The problem:
Every line containing the word "article" must be pulled from the records.

(Saved entries)

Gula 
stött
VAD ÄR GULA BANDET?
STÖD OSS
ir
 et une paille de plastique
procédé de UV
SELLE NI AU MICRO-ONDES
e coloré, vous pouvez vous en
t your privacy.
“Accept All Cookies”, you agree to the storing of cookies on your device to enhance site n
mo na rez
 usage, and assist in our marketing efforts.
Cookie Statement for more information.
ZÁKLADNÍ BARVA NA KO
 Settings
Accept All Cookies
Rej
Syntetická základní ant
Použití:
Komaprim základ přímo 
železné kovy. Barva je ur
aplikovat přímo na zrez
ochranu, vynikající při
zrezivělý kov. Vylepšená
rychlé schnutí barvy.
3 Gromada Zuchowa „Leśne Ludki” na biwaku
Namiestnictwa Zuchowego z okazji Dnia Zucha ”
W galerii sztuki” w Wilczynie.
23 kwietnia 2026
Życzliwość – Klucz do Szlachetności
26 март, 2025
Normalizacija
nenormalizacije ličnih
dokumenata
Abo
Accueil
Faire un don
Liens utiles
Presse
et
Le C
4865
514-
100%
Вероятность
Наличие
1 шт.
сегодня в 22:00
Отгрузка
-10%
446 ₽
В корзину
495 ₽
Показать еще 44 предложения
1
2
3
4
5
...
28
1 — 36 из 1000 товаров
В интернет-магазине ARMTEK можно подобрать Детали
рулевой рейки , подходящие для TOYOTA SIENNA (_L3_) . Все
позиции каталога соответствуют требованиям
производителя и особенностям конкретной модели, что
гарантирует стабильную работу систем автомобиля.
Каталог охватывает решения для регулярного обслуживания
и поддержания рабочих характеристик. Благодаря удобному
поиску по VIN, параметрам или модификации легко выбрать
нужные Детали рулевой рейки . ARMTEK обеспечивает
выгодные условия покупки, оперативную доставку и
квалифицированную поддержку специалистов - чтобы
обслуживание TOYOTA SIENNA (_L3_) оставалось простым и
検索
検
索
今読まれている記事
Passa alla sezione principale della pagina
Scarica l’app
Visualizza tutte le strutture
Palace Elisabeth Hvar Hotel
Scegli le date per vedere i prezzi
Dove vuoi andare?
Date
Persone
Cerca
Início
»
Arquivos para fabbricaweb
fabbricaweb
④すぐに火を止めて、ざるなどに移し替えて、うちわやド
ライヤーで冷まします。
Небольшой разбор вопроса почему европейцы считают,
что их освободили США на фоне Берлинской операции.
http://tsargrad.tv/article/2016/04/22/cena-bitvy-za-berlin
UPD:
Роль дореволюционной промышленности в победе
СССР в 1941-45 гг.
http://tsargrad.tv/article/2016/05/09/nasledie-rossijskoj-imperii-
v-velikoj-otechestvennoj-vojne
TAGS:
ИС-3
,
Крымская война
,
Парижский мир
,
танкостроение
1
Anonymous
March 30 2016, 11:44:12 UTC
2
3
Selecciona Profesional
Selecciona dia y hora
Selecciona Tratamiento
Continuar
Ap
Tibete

Output below:
http://tsargrad.tv/article/2016/04/22/cena-bitvy-za-berlin
http://tsargrad.tv/article/2016/05/09/nasledie-rossijskoj-imperii-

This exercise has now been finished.